Ohio State women's basketball coach Jim Foster isn't a guy prone to hyperbole, not one to oversell. The fact that his program last year reached the NCAA Sweet 16 for the first time since 2005 last season was, in his estimation, "a step in the direction of success."The steps that come next are much bigger and much harder. Case in point: the Buckeyes haven't been to the Elite Eight since 1987.
But this might be the team to break through that barrier.
Ohio State, with the inside-outside core of Jantel Lavender and Samantha Prahalis (pictured), are ranked as high as No. 3 in the country in the preseason magazines, behind only Connecticut and Stanford. The Buckeyes are favored to win their sixth consecutive Big Ten title with four returning starters, three of those among the top players in the conference.
There is no doubt the expectations are high, both inside the program and outside.
"Some people have ranked us really high, but I think our expectations are higher," Prahalis said. "We know what we can do."
Lavender, a 6-4 junior, is one of the country's best post players. The State Farm All-American and two-time Big Ten Player of the Year has 37 career double-doubles in two college seasons, including averaging 20.8 points and 10.7 rebounds as a sophomore.
She spent the off-season improving her face-up game, her three-point shooting -- and lamenting last year's season ending.
"It showed that the teams that go deep in the tournament are mentally tough," Lavender said. "Everybody that makes it to the tournament is really good. Everybody is tired at the end of the year, everybody is hurt. But it's the team that's going to be tough overcomes all that. Those are teams that have a 40-game season."
Prahalis grabbed attention last year for her entertaining game, a mix of skill, flash and East Coast swagger. The Comack, N.Y., native scored 19 points in the Sweet 16 loss to Stanford last March, cementing her status as one of the country's most exciting young talents.

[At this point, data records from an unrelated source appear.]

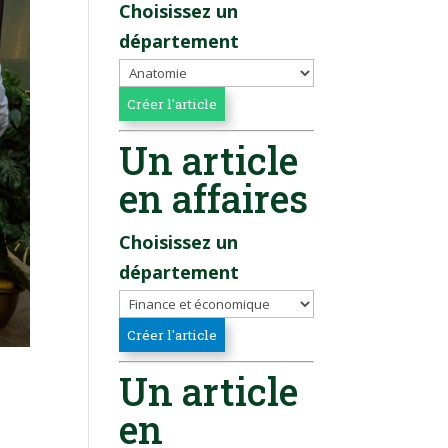
Choisissez un
département
Un article
en affaires
Choisissez un
département
Un article
en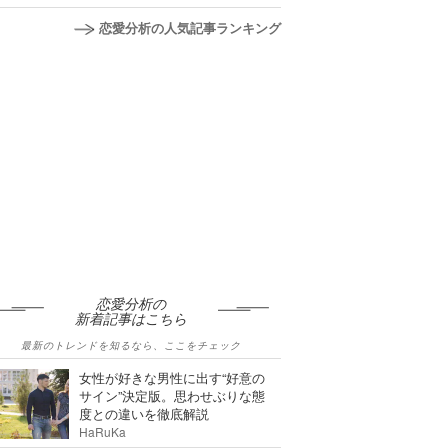
恋愛分析の人気記事ランキング
恋愛分析の
新着記事はこちら
最新のトレンドを知るなら、ここをチェック
女性が好きな男性に出す“好意の
サイン”決定版。思わせぶりな態
度との違いを徹底解説
HaRuKa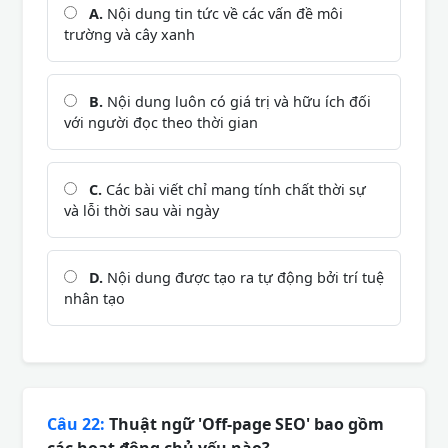
A.
Nội dung tin tức về các vấn đề môi
trường và cây xanh
B.
Nội dung luôn có giá trị và hữu ích đối
với người đọc theo thời gian
C.
Các bài viết chỉ mang tính chất thời sự
và lỗi thời sau vài ngày
D.
Nội dung được tạo ra tự động bởi trí tuệ
nhân tạo
Câu 22:
Thuật ngữ 'Off-page SEO' bao gồm
các hoạt động chủ yếu nào?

Senior guard Shavelle Little, the conference defensive player of the year, is also back on the floor, along with a quartet of talented freshmen ranked among the nation's top 10 recruiting classes.
Foster said his experienced squad has been unaffected by the early-season accolades and already seems to understand what it will require for the program to move beyond what it accomplished last season, breaking a streak of three straight early NCAA exits.

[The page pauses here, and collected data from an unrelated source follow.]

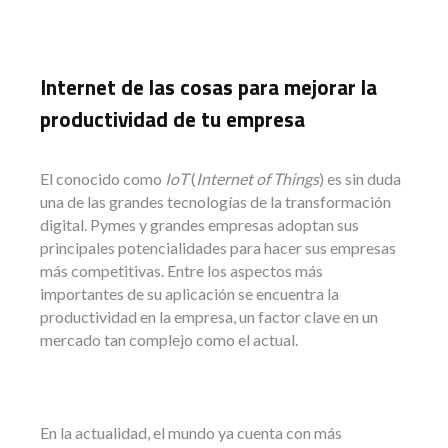
Internet de las cosas para mejorar la
productividad de tu empresa
El conocido como
IoT
(
Internet of Things
) es sin duda
una de las grandes tecnologías de la transformación
digital. Pymes y grandes empresas adoptan sus
principales potencialidades para hacer sus empresas
más competitivas. Entre los aspectos más
importantes de su aplicación se encuentra la
productividad en la empresa, un factor clave en un
mercado tan complejo como el actual.
En la actualidad, el mundo ya cuenta con más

"We need to win more in the postseason," Foster said. "You can't ask more of them in the regular season; we've been very successful there."
This is still a young team. The Buckeyes' starting lineup may only end up with one senior.
"We are still a work in progress, but that's all relative, because we've won our league five years in a row and that makes us a target," Foster said. "That's not easy to sustain."
Lavender said she's spent months anticipating another opportunity to make up for last season's unsatisfying end.
"I thought about it all the time," Lavender said. "Our team is capable of being a Final Four team. We need to find our chemistry and flow, the things that those teams that go to the Final Four have."